Why is a simple loop optimized when the limit is 959 but not 960?

After reading Sulthan's comment, I guess that:

  1. The compiler fully unrolls the loop if the loop counter is constant (and not too high)

  2. Once it's unrolled, the compiler sees that the sum operations can be grouped into one.

If the loop isn't unrolled for some reason (here: it would generate too many statements with 1000), the operations cannot be grouped.

The compiler could see that the unroll of 1000 statements amounts to a single addition, but step 1 & 2 described above are two separate optimizations, so it cannot take the "risk" of unrolling, not knowing if the operations can be grouped (example: a function call cannot be grouped).

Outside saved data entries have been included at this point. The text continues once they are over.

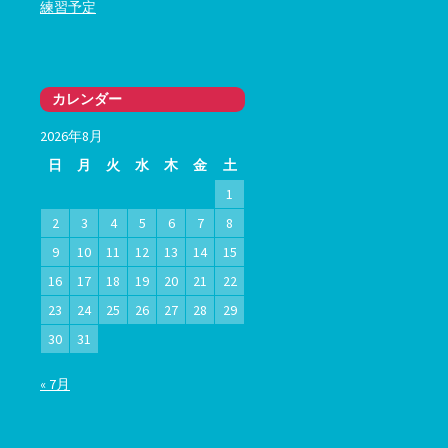
練習予定
カレンダー
2026年8月
日
月
火
水
木
金
土
1
2
3
4
5
6
7
8
9
10
11
12
13
14
15
16
17
18
19
20
21
22
23
24
25
26
27
28
29
30
31
« 7月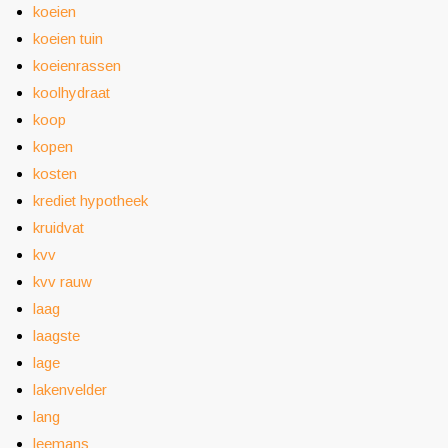
koeien
koeien tuin
koeienrassen
koolhydraat
koop
kopen
kosten
krediet hypotheek
kruidvat
kvv
kvv rauw
laag
laagste
lage
lakenvelder
lang
leemans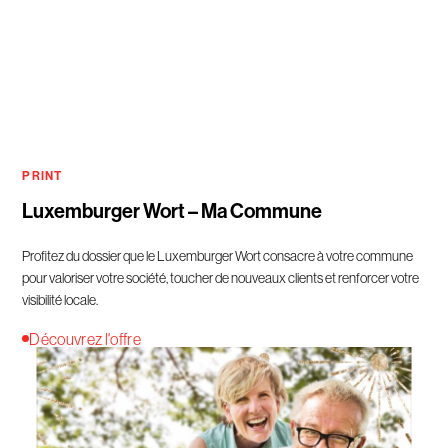
PRINT
Luxemburger Wort – Ma Commune
Profitez du dossier que le Luxemburger Wort consacre à votre commune
pour valoriser votre société, toucher de nouveaux clients et renforcer votre
visibilité locale.
Découvrez l'offre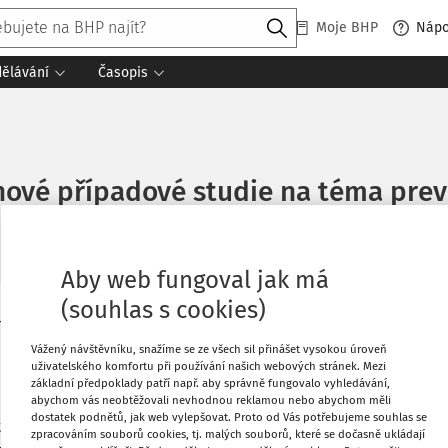
Moje BHP
Náp
dělávání
Časopis
ové případové studie na téma preve
Aby web fungoval jak má
(souhlas s cookies)
ropská agentura pro ochranu zdraví při
Oblíbené
ení k prevenci
psychosociálních
Vážený návštěvníku, snažíme se ze všech sil přinášet vysokou úroveň
uživatelského komfortu při používání našich webových stránek. Mezi
Stáhnout
základní předpoklady patří např. aby správně fungovalo vyhledávání,
abychom vás neobtěžovali nevhodnou reklamou nebo abychom měli
dostatek podnětů, jak web vylepšovat. Proto od Vás potřebujeme souhlas se
ž každá pátá žena uvedla, že se v práci
Co
zpracováním souborů cookies, tj. malých souborů, které se dočasně ukládají
Tisknout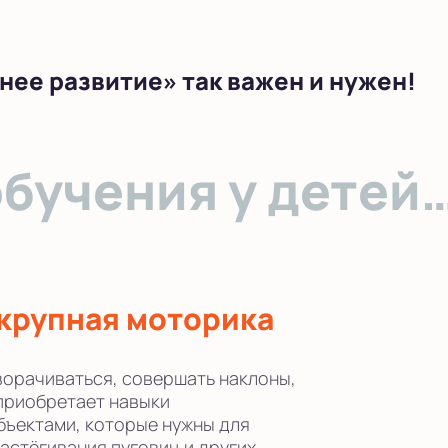
нее развитие» так важен и нужен!
обучения у детей
 крупная моторика
ворачиваться, совершать наклоны,
 приобретает навыки
ъектами, которые нужны для
застёгивания пуговиц и других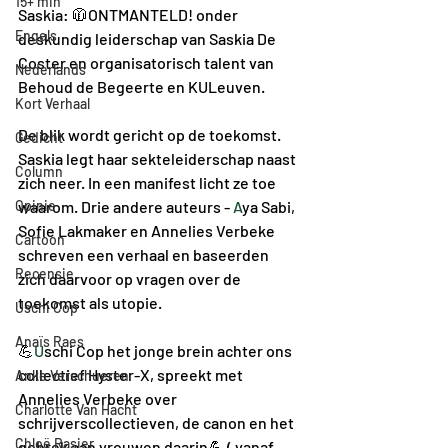
15+ min
Saskia: 🧥ONTMANTELD! onder 
Engels
deskundig leiderschap van Saskia De 
Coster en organisatorisch talent van 
Nederlands
Behoud de Begeerte en KULeuven.
Kort Verhaal
De blik wordt gericht op de toekomst. 
Gedicht
Saskia legt haar sekteleiderschap naast 
Column
zich neer. In een manifest licht ze toe 
Opinie
waarom. Drie andere auteurs - 
A
ya Sabi, 
Sofie Lakmaker en Annelies Verbeke 
Cartoon
schreven een verhaal en baseerden 
Recensie
zich daarvoor op vragen over de 
toekomst als utopie.
Uschi Cop
Anaïs Raes
💪
U
schi Cop het jonge brein achter ons 
collectief Hyster-X, spreekt met 
Anke Verschueren
Annelies Verbeke over 
Charlotte Van Hacht
schrijverscollectieven, de canon en het 
Chloë Rasier
gebrek aan vrouwen daarin💪 ( vanaf 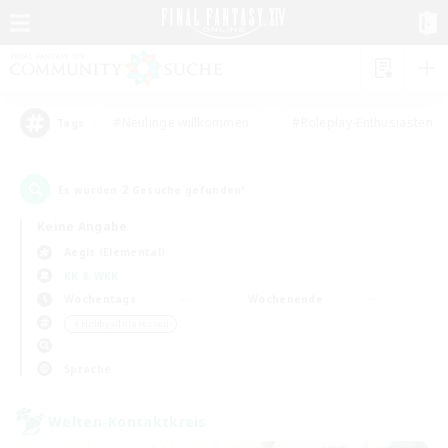
#Neulinge willkommen
#Roleplay-Enthusiasten
Tags
2
Es wurden
Gesuche gefunden!
Keine Angabe
Aegis (Elemental)
KK & WKK
Wochentags
Wochenende
＃Hobbys/Interessen
Sprache
Welten-Kontaktkreis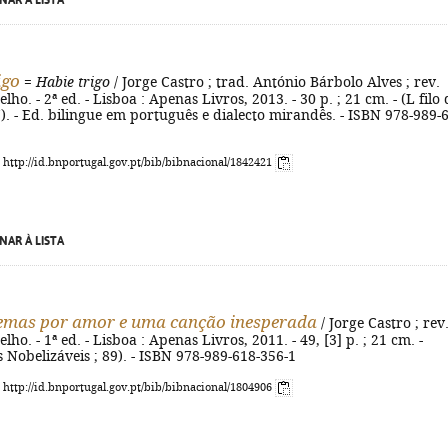
NAR À LISTA
igo
=
Habie trigo
/ Jorge Castro ; trad. António Bárbolo Alves ; rev.
elho. - 2ª ed. - Lisboa : Apenas Livros, 2013. - 30 p. ; 21 cm. - (L filo 
7). - Ed. bilingue em português e dialecto mirandês. - ISBN 978-989-
: http://id.bnportugal.gov.pt/bib/bibnacional/1842421
NAR À LISTA
emas por amor e uma canção inesperada
/ Jorge Castro ; rev
elho. - 1ª ed. - Lisboa : Apenas Livros, 2011. - 49, [3] p. ; 21 cm. -
s Nobelizáveis ; 89). - ISBN 978-989-618-356-1
: http://id.bnportugal.gov.pt/bib/bibnacional/1804906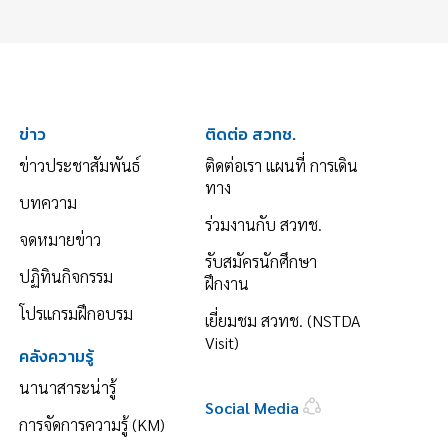
ข่าว
ติดต่อ สวทช.
ข่าวประชาสัมพันธ์
ติดต่อเรา แผนที่ การเดิน
ทาง
บทความ
ร่วมงานกับ สวทช.
จดหมายข่าว
รับสมัครนักศึกษา
ปฏิทินกิจกรรม
ฝึกงาน
โปรแกรมฝึกอบรม
เยี่ยมชม สวทช. (NSTDA
Visit)
คลังความรู้
นานาสาระน่ารู้
Social Media
การจัดการความรู้ (KM)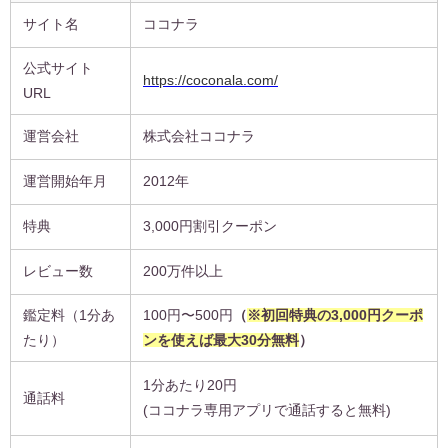
サイト名
ココナラ
公式サイト
https://coconala.com/
URL
運営会社
株式会社ココナラ
運営開始年月
2012年
特典
3,000円割引クーポン
レビュー数
200万件以上
鑑定料（1分あ
100円〜500円
（
※初回特典の3,000円クーポ
たり）
ンを使えば最大30分無料
）
1分あたり20円
通話料
(ココナラ専用アプリで通話すると無料)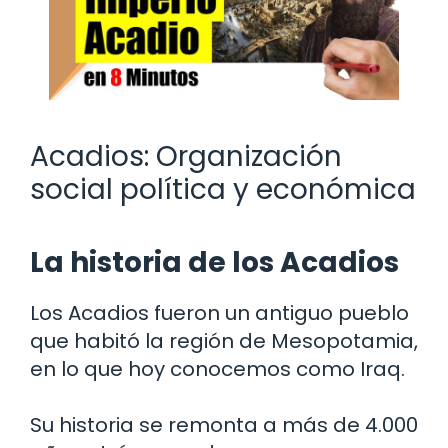
Acadios: Organización
social política y económica
La historia de los Acadios
Los Acadios fueron un antiguo pueblo
que habitó la región de Mesopotamia,
en lo que hoy conocemos como Iraq.
Su historia se remonta a más de 4.000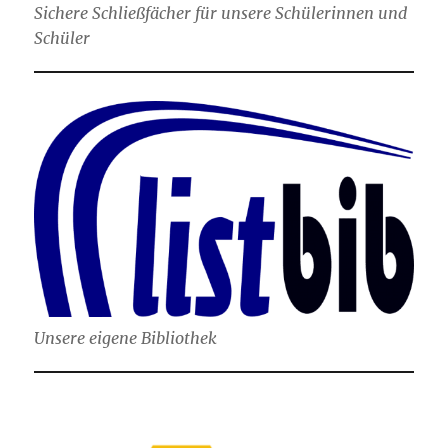
Sichere Schließfächer für unsere Schülerinnen und
Schüler
Unsere eigene Bibliothek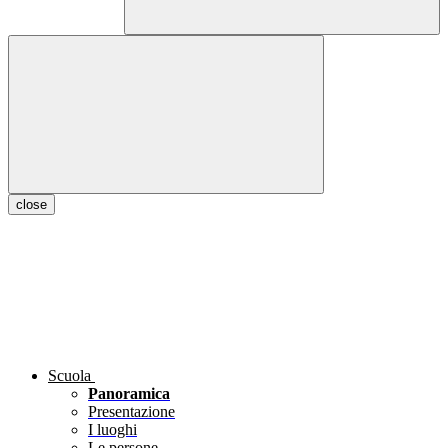
close
Scuola
Panoramica
Presentazione
I luoghi
Le persone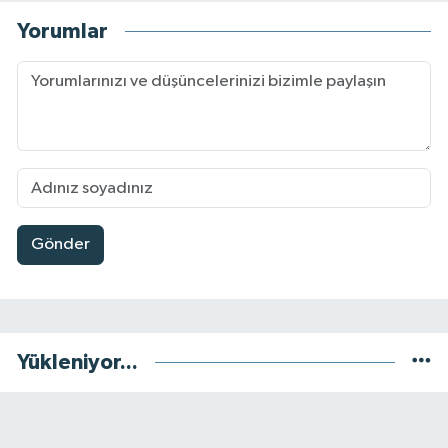
Yorumlar
Gönder
Yükleniyor...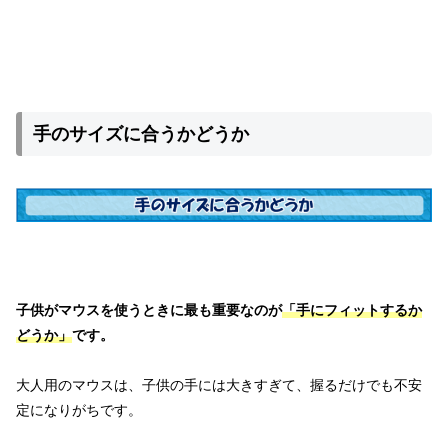
手のサイズに合うかどうか
子供がマウスを使うときに最も重要なのが
「手にフィットするか
どうか」
です。
大人用のマウスは、子供の手には大きすぎて、握るだけでも不安
定になりがちです。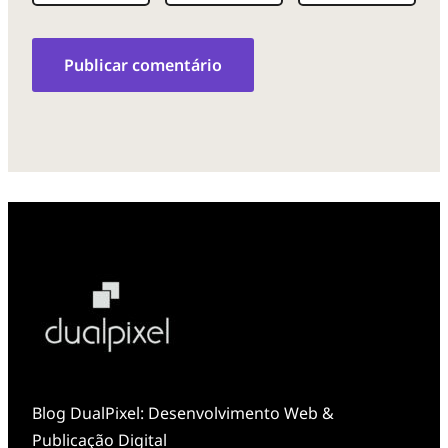
Blog DualPixel: Desenvolvimento Web &
Publicação Digital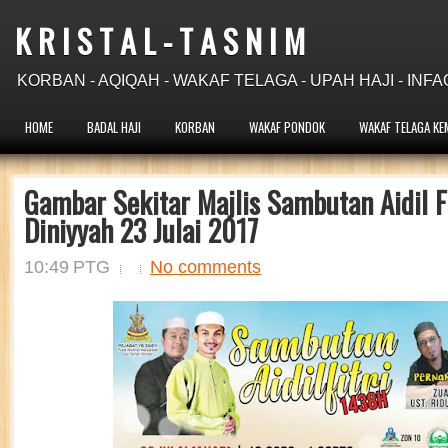
K R I S T A L - T A S N I M
KORBAN - AQIQAH - WAKAF TELAGA - UPAH HAJI - INFA
HOME
BADAL HAJI
KORBAN
WAKAF PONDOK
WAKAF TELAGA KE
Gambar Sekitar Majlis Sambutan Aidil F
Diniyyah 23 Julai 2017
10:49 PTG
No comments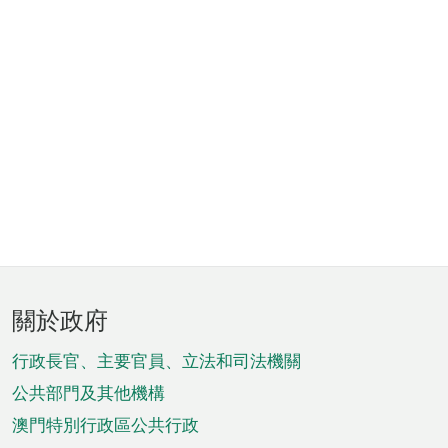
頁
關於政府
腳
菜
行政長官、主要官員、立法和司法機關
單
公共部門及其他機構
澳門特別行政區公共行政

Note: This is a corner case: Who uses a loop to add the same thing over again? In that case, don't rely on the compiler possible unroll/optimise; directly write the proper operation in one instruction.


Very good question!

You seem to have hit a limit on the number of iterations or operations the compiler tries to inline when simplifying the code. As documented by Grzegorz Szpetkowski, there are compiler specific ways to tweak these limits with pragmas or command line options.

You can also play with Godbolt's Compiler Explorer to compare how different compilers and options impact the code generated: gcc 6.2 and icc 17 still inline the code for 960, whereas clang 3.9 does not (with the default Godbolt configuration, it actually stops inlining at 73).


TL;DR

By default, the current snapshot GCC 7 behaves inconsistently, while previous versions have default limit due to PARAM_MAX_COMPLETELY_PEEL_TIMES, which is 16. It can be overridden from command-line.

The rationale of the limit is to prevent too aggressive loop unrolling, that can be a double-edged sword.

GCC version <= 6.3.0

The relevant optimization option for GCC is -fpeel-loops, which is enabled indirectly along with flag -Ofast (emphasis is mine):

Peels loops for which there is enough information that they do not roll much (from profile feedback or static analysis). It also turns on complete loop peeling (i.e. complete removal of loops with small constant number of iterations).

Enabled with -O3 and/or -fprofile-use.

More details can be obtained by adding -fdump-tree-cunroll:

$ head test.c.151t.cunroll 

;; Function f (f, funcdef_no=0, decl_uid=1919, cgraph_uid=0, symbol_order=0)

Not peeling: upper bound is known so can unroll completely

The message is from /gcc/tree-ssa-loop-ivcanon.c:

if (maxiter >= 0 && maxiter <= npeel)
    {
      if (dump_file)
        fprintf (dump_file, "Not peeling: upper bound is known so can "
         "unroll completely\n");
      return false;
    }

hence try_peel_loop function returns false.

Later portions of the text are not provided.